I am working with multidimensional, associative arrays a lot, mainly for configuration data and introduced "breadcrumbs" into the use of multidimensional arrays. The basic idea: my classes are designed to handle one-dimensional (flat) breadcrumb-arrays as a reference-guide for certain values inside a multidimensional, associative array. Every incremented index of a breadcrumb is basically a level deeper inside the array until the last level and associative key are found and reached in recursion. E.g.:
$myArray = array(
'firstLevel' => array(
'secondLevel' => array(
'myValue' => 42
),
'anotherLevel' => array(
'anotherValue' => 13
)
)
);
$myBreadcrumb = array('firstLevel', 'secondLevel', 'myValue');
$fancyClass = new \someNamespace\fancyArrayProcessingClass($myArray);
$myValue = $fancyClass->getValueForBreadcrumb($myBreadcrumb);
If it's requested i'll post an example for the processing of the breadcrumbs, too, but since i'm targeting on custom data types i found it being off-topic. It is getting tiresome and is overhead to always code "Wrapper" classes, implemented classes or another kind of construct to make arrays navigable via breadcrumb. I wondered if there is a way to introduce real new DataTypes into PHP that can be handled like actual DataTypes.

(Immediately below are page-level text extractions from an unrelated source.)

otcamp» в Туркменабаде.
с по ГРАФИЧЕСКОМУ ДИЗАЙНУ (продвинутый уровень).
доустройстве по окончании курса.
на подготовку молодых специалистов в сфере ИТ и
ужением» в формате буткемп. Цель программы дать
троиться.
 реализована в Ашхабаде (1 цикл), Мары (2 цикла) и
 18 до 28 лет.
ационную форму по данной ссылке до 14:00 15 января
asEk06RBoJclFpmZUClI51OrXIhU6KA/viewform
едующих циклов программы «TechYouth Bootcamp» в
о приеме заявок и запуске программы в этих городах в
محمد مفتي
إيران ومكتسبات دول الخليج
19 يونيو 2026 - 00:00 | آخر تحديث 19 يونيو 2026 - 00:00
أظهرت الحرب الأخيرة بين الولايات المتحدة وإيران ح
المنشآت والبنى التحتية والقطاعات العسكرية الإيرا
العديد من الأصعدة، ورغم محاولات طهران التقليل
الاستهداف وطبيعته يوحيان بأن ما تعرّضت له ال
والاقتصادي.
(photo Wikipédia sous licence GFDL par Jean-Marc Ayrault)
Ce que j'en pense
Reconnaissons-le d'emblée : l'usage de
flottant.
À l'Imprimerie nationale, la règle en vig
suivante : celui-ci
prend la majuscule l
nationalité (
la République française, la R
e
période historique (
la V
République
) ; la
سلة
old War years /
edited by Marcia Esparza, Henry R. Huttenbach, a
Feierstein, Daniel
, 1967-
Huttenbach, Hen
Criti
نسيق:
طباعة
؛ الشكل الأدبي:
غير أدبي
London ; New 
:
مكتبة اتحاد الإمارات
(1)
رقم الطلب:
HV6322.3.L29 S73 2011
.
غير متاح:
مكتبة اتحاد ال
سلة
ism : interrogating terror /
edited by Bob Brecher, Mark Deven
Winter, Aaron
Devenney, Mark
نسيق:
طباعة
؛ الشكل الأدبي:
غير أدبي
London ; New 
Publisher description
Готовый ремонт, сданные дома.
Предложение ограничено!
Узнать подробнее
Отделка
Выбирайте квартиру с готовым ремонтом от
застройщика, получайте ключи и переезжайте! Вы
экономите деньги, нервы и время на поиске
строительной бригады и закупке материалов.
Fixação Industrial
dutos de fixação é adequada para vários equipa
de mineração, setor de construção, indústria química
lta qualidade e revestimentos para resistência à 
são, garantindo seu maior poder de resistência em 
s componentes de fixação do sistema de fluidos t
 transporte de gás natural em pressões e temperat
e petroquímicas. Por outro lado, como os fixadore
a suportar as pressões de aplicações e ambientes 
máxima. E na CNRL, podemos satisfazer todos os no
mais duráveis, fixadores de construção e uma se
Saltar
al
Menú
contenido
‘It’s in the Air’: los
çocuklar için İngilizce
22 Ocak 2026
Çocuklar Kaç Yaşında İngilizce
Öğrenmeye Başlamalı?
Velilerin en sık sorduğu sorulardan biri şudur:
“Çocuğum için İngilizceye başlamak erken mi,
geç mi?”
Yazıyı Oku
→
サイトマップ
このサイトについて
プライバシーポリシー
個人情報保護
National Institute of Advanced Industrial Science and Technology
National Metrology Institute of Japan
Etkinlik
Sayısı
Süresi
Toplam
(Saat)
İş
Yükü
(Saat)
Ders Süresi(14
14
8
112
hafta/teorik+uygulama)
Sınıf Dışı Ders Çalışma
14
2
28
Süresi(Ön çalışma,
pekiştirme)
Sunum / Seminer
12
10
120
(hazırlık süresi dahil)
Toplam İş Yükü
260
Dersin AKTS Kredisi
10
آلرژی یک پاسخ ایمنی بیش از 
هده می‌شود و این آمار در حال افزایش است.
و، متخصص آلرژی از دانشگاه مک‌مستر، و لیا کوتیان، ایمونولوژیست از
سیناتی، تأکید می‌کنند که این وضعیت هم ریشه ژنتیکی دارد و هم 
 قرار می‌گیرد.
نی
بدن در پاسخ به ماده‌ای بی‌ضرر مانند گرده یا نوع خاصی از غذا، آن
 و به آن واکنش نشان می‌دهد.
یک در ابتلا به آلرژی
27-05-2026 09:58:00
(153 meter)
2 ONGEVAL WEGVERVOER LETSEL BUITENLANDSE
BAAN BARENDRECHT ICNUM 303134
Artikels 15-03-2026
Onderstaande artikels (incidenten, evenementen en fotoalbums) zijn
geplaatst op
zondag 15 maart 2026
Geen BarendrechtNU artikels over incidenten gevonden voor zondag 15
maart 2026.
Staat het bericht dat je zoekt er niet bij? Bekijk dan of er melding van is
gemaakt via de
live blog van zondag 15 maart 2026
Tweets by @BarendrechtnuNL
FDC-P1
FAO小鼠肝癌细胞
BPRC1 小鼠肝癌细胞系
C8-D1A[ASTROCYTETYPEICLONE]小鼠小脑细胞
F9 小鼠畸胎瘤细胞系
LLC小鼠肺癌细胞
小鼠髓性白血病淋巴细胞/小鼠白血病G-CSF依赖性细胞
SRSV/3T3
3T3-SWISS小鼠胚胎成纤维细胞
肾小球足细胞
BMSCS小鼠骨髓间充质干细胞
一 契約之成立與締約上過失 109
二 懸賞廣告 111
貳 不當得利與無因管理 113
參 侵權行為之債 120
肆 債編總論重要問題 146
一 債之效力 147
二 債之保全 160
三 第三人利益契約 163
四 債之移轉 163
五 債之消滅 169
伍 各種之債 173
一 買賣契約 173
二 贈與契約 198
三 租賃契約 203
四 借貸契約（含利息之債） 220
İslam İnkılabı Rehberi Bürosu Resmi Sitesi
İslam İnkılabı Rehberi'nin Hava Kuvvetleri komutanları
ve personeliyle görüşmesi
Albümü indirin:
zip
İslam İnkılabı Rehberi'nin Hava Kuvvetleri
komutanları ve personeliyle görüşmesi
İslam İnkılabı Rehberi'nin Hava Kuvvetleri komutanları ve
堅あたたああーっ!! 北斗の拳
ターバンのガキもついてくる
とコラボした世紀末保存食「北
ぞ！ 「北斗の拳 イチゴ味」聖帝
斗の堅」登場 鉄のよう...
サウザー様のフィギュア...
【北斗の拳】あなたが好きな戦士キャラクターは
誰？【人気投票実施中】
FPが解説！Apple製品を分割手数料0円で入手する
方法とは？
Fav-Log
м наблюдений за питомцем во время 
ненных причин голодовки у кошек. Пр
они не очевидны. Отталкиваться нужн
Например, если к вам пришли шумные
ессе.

My idea of a good syntax for this concept:
$myArray = navigableArray(
'firstLevel' => array(
'secondLevel' => array(
'myValue' => 42
),
'anotherLevel' => array(
'anotherValue' => 13
)
)
);
$myBreadcrumb = array('firstLevel', 'secondLevel', 'myValue');
$myValue = $myArray[$myBreadcrumb];
Or even more intuitive to use with just xpath-style strings:
$myArray = navigableArray(
'firstLevel' => array(
'secondLevel' => array(
'myValue' => 42
),
'anotherLevel' => array(
'anotherValue' => 13
)
)
);
$myValue = $myArray['firstLevel/secondLevel/myValue'];
I know that there is a sentence in the PHP documentation that says something like "developers will never need to introduce their own DataTypes into PHP", but AFAIK there is no reason given why it is like that and why a developer is - unlike with almost every other language - unable to introduce fully custom DataTypes.
Edit: For anyone curious: i found an alternative route, with the standard php class "ArrayAccess" you can make your PHP Object behave like an actual array. The famous "Judy" class incorporates "ArrayAccess" and "Iterator" and fits exactly what i was looking for in this question-thread.